Exercise prompt: Working through the entries below, find how many lines include the string "Verres"; give only that number.

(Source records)

•••

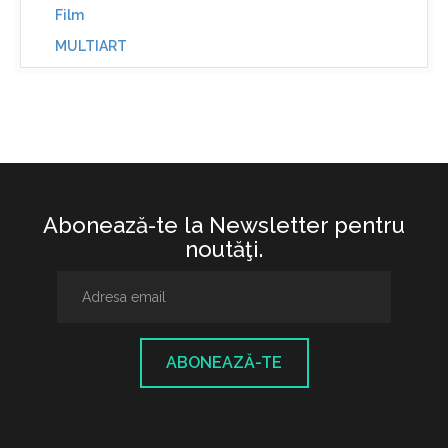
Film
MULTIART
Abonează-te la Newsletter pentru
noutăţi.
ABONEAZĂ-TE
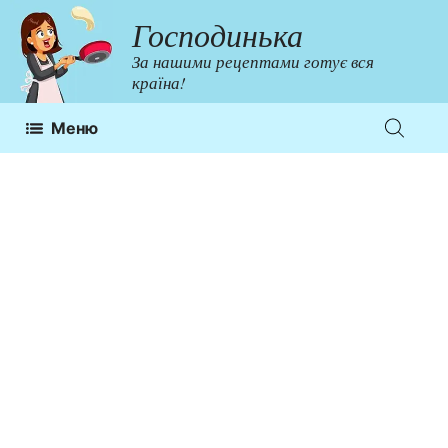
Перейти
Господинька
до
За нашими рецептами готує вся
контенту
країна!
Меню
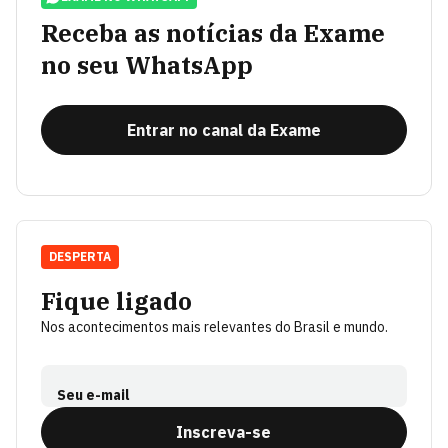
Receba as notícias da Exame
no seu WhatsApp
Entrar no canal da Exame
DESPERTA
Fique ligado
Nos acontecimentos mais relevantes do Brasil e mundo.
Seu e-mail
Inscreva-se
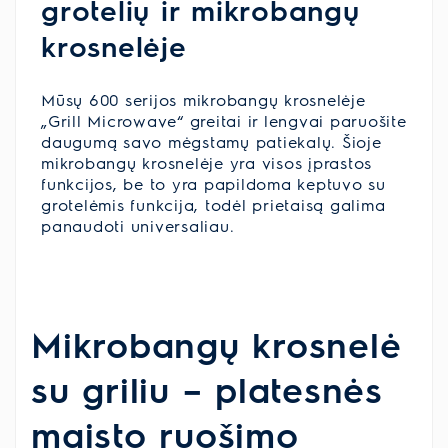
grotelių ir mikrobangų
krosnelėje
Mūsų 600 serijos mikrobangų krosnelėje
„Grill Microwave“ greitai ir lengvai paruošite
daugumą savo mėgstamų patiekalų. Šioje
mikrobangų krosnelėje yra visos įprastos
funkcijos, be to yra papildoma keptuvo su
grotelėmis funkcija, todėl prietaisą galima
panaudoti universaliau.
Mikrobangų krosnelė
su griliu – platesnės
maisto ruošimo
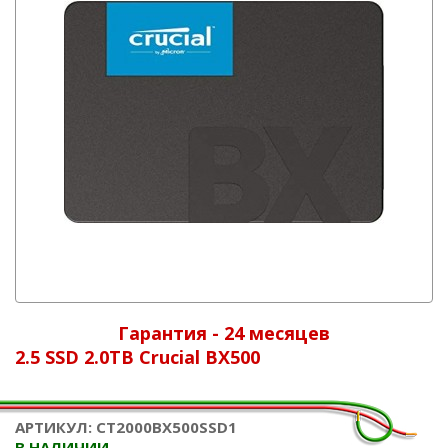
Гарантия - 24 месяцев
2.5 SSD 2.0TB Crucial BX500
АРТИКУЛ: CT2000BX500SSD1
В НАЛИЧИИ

•••

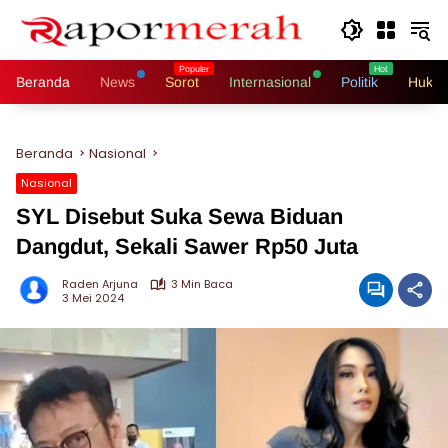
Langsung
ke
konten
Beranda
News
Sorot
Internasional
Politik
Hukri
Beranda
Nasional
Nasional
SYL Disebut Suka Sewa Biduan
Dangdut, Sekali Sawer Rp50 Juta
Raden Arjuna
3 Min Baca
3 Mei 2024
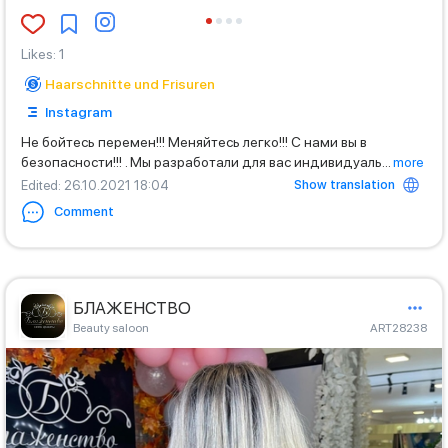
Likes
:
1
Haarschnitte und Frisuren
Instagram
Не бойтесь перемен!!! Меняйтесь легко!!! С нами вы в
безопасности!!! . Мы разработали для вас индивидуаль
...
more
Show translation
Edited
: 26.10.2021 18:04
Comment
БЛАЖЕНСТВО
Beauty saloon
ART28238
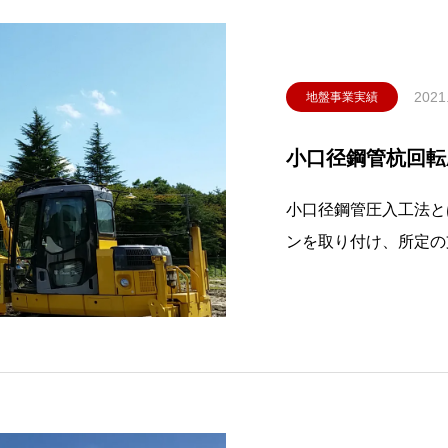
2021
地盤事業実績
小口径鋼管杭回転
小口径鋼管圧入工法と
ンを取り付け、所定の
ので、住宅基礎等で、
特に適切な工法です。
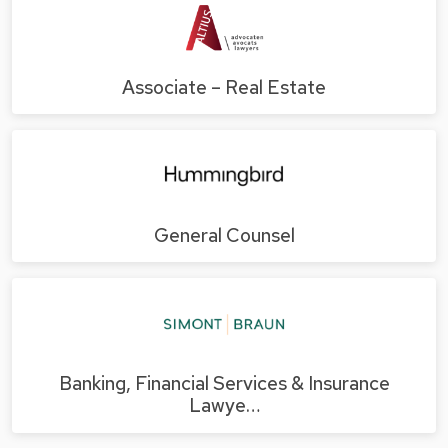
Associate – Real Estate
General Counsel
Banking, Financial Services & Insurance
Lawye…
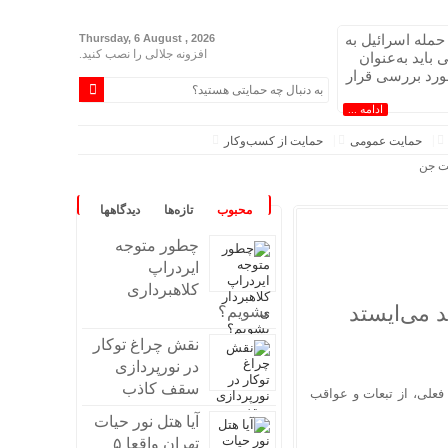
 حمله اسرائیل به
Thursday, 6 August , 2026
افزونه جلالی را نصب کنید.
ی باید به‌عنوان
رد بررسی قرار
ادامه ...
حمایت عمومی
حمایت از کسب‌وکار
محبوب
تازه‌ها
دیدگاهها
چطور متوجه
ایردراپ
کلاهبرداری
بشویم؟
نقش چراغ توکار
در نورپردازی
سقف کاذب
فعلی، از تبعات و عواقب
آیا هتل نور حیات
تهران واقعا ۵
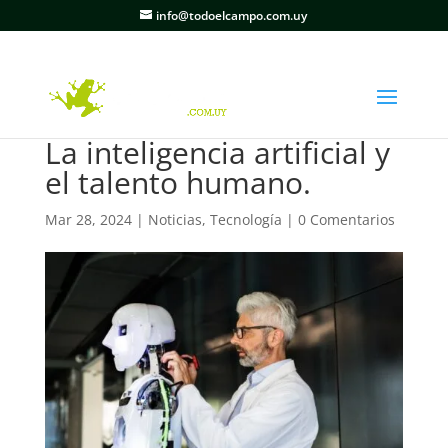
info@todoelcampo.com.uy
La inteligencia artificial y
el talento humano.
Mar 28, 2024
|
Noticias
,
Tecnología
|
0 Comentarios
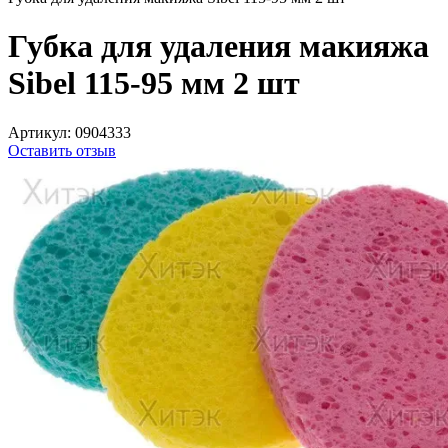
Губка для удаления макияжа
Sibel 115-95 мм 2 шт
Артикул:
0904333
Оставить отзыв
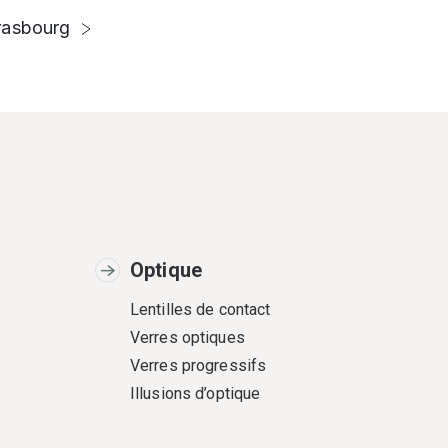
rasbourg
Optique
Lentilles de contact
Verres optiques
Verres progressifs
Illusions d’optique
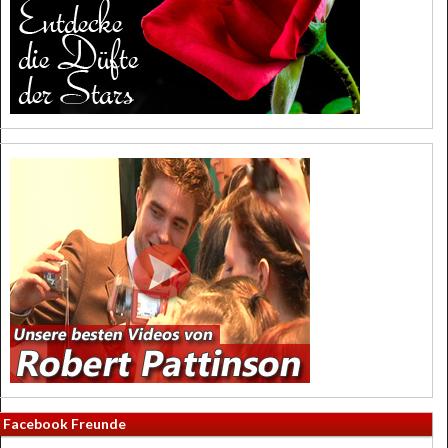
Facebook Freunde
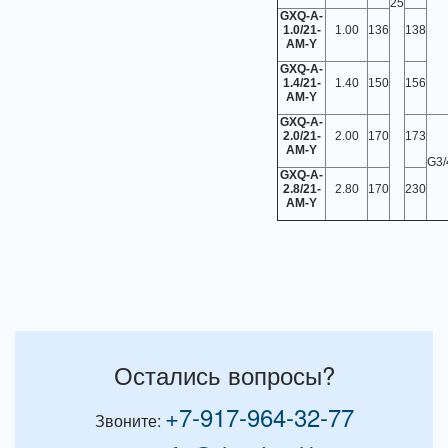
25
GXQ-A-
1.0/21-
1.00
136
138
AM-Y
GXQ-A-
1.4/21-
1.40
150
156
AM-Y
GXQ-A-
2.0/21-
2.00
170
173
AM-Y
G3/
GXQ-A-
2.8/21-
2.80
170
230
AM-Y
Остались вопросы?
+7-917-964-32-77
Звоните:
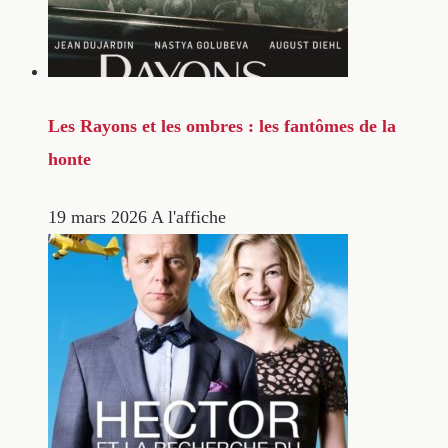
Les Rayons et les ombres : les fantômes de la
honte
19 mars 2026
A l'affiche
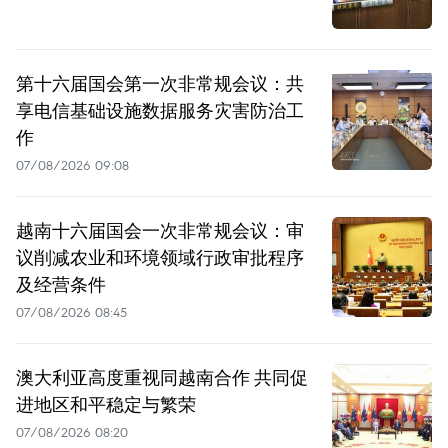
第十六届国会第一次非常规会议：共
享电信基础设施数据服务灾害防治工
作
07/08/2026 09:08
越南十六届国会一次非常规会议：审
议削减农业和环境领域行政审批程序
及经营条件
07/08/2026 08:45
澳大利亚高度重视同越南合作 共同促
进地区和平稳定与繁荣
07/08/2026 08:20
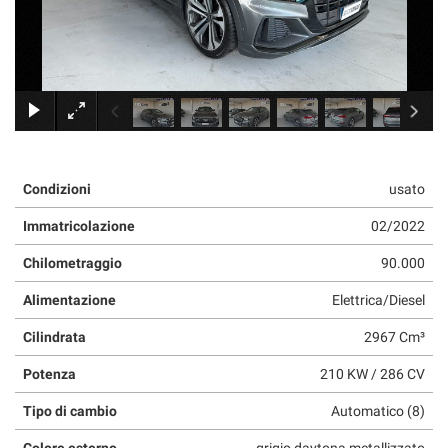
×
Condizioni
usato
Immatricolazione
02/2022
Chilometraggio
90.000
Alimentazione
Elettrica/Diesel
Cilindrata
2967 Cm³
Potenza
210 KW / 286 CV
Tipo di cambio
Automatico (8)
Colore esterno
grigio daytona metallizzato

•••

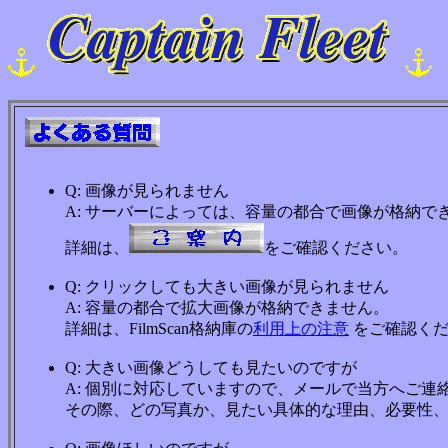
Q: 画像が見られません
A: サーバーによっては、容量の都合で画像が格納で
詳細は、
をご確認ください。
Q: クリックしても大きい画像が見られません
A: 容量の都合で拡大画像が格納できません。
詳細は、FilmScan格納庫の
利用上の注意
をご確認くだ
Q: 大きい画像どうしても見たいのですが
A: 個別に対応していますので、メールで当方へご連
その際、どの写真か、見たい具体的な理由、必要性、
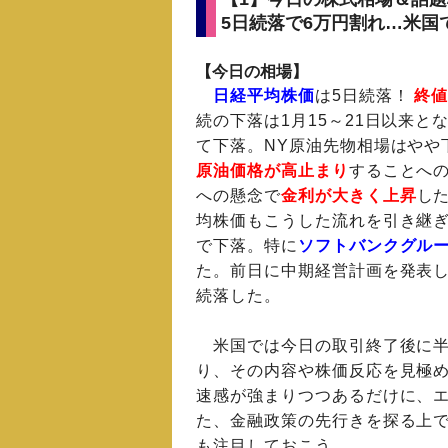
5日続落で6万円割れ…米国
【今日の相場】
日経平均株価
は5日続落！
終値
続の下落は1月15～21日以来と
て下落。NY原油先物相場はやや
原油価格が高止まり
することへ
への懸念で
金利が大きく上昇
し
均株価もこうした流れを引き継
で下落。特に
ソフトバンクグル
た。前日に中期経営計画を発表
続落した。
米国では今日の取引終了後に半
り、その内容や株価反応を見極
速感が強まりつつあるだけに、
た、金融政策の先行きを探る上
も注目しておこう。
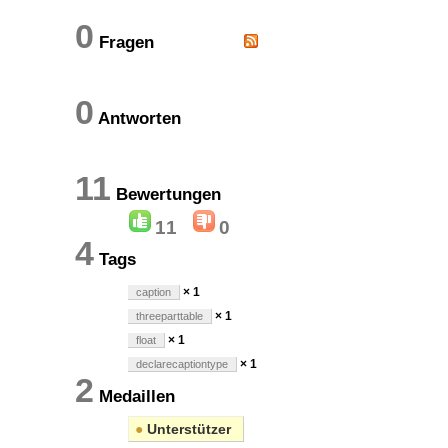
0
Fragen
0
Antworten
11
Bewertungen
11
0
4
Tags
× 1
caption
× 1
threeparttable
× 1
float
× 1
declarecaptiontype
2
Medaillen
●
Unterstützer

•••

Task result: 2